Bottom Line: Applying fluorescent markers and 3D modeling, we found that this larval type has the most complex musculature hitherto described for any lophotrochozoan larva.Interestingly, we found distinct muscle sets that are also present in several mollusks.The evolutionary driving forces that have led to the emergence of the extraordinarily complex muscular architecture in this short-lived, non-feeding entoproct larval type remain unknown, as are the processes that give rise to the highly different and much simpler muscular bodyplan of the adult entoproct during metamorphosis.

View Article: PubMed Central - PubMed

Affiliation: Institute of Zoology, Johannes Gutenberg University, 55099, Mainz, Germany. Julia_Merkel82@gmx.de.

ABSTRACT

Background: Entoprocta (Kamptozoa) is an enigmatic, acoelomate, tentacle-bearing phylum with indirect development, either via a swimming- or a creeping-type larva and still debated phylogenetic position within Lophotrochozoa. Recent morphological and neuro-anatomical studies on the creeping-type larva support a close relationship of Entoprocta and Mollusca, with a number of shared apomorphies including a tetraneurous nervous system and a complex serotonin-expressing apical organ. However, many morphological traits of entoproct larvae, in particular of the putative basal creeping-type larva, remain elusive.

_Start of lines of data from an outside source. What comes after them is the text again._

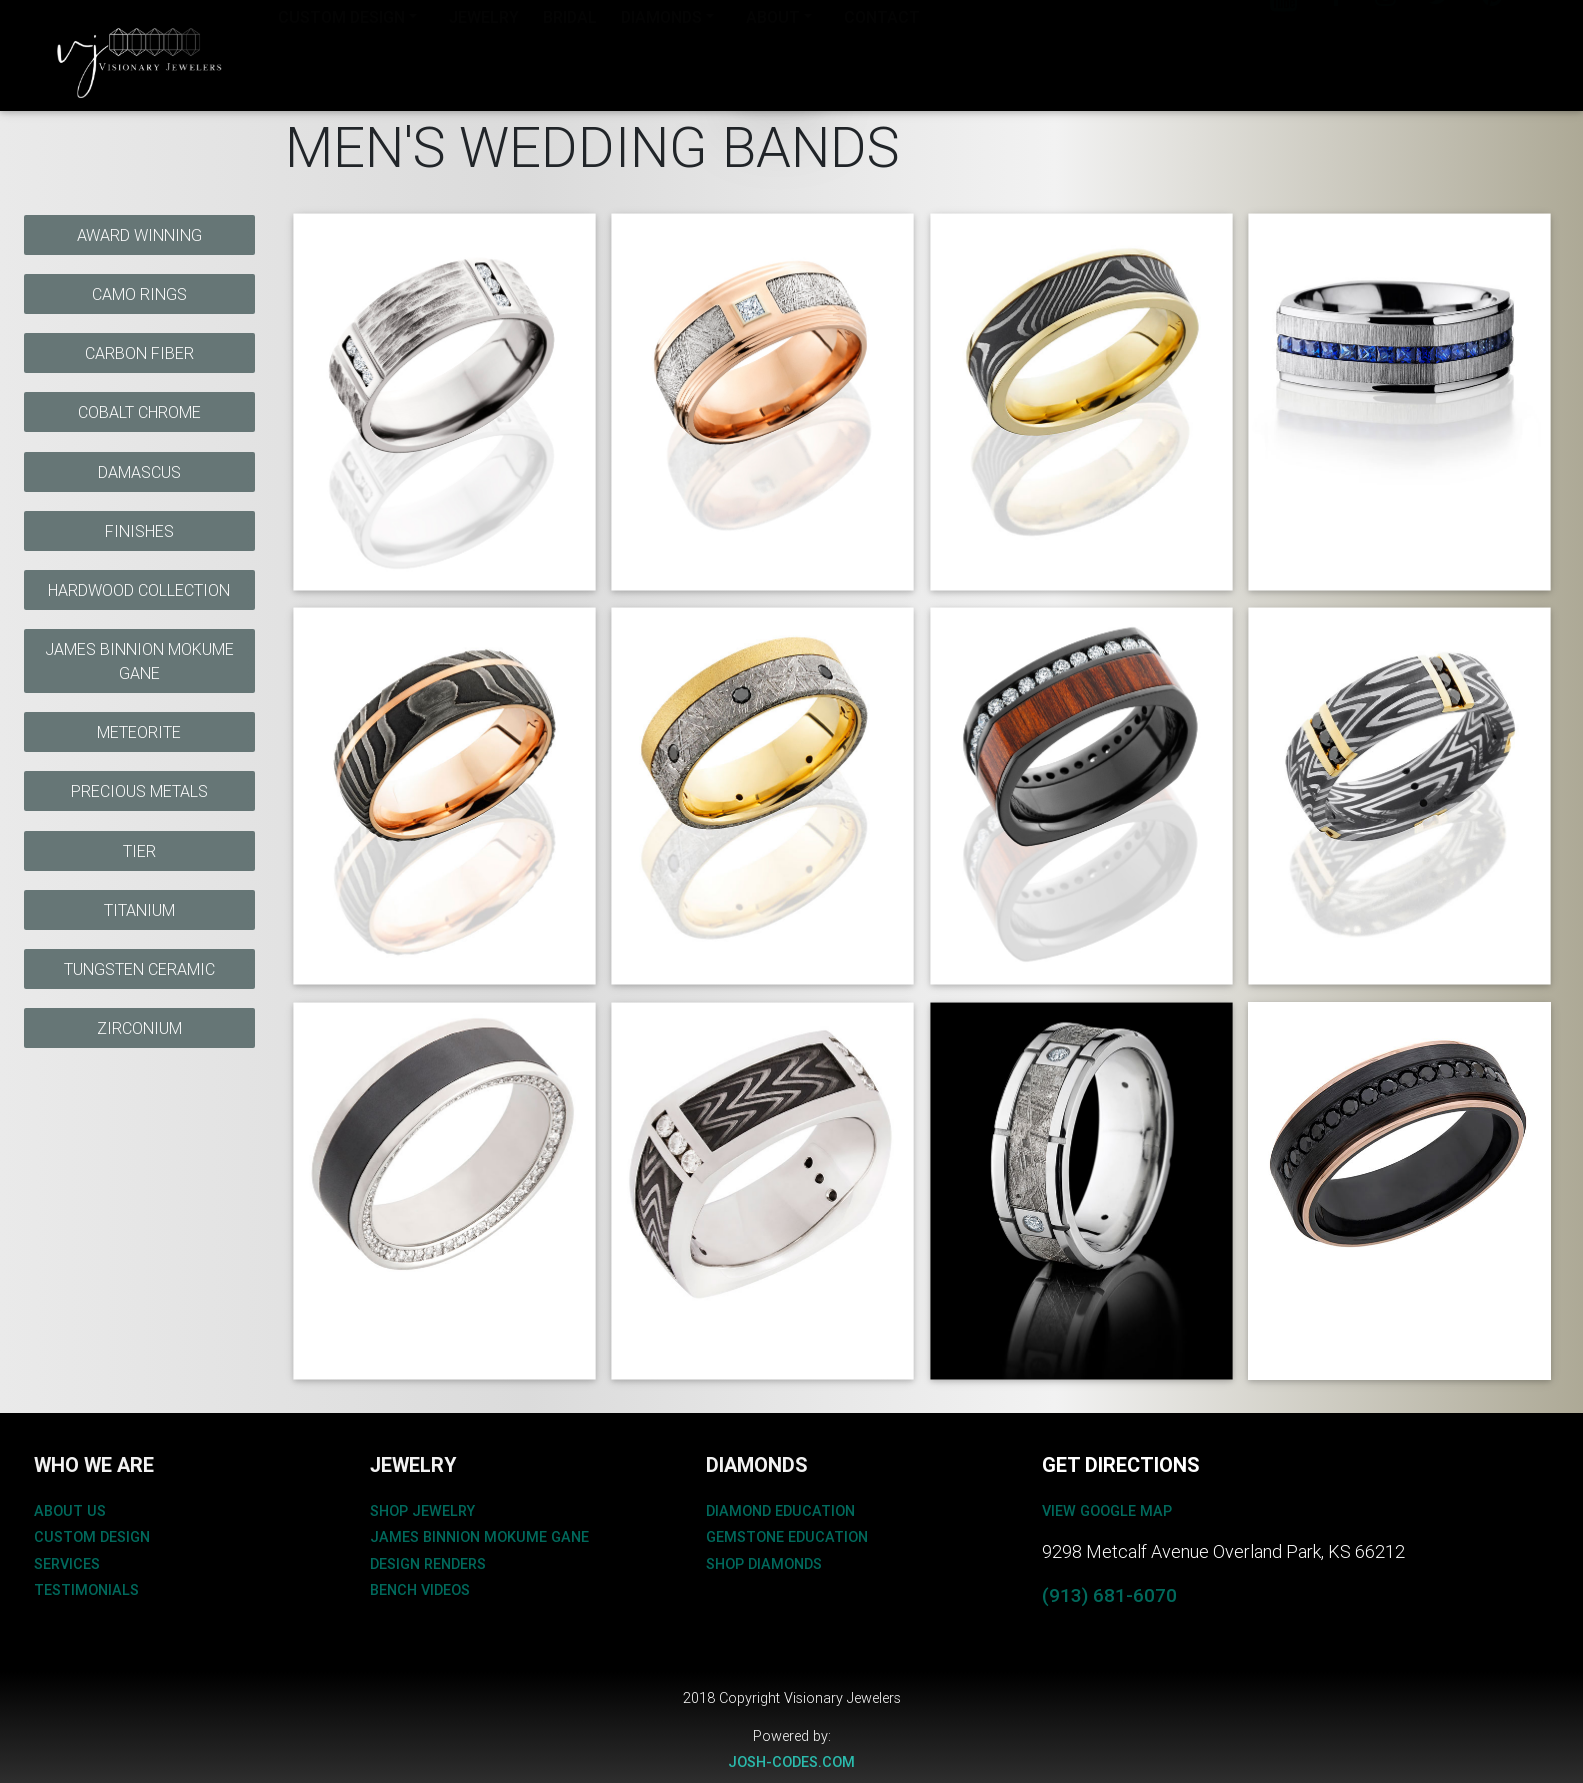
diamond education (780, 1511)
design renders (428, 1564)
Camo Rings (139, 294)
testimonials (86, 1590)
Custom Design (341, 53)
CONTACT (882, 53)
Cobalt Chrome (139, 412)
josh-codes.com (791, 1762)
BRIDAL (570, 53)
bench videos (420, 1590)
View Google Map (1107, 1511)
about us (70, 1511)
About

Results: Applying fluorescent markers and 3D modeling, we found that this larval type has the most complex musculature hitherto described for any lophotrochozoan larva. The muscle systems identified include numerous novel and most likely creeping-type larva-specific structures such as frontal organ retractors, several other muscle fibers originating from the frontal organ, and longitudinal prototroch muscles. Interestingly, we found distinct muscle sets that are also present in several mollusks. These include paired sets of dorso-ventral muscles that intercross ventrally above the foot sole and a paired enrolling muscle that is distinct from the musculature of the body wall.

Conclusion: Our data add further morphological support for an entoproct-mollusk relationship (Tetraneuralia) and strongly argue for the presence of an enrolling musculature as well as seriality (but not segmentation) in the last common tetraneuralian ancestor. The evolutionary driving forces that have led to the emergence of the extraordinarily complex muscular architecture in this short-lived, non-feeding entoproct larval type remain unknown, as are the processes that give rise to the highly different and much simpler muscular bodyplan of the adult entoproct during metamorphosis.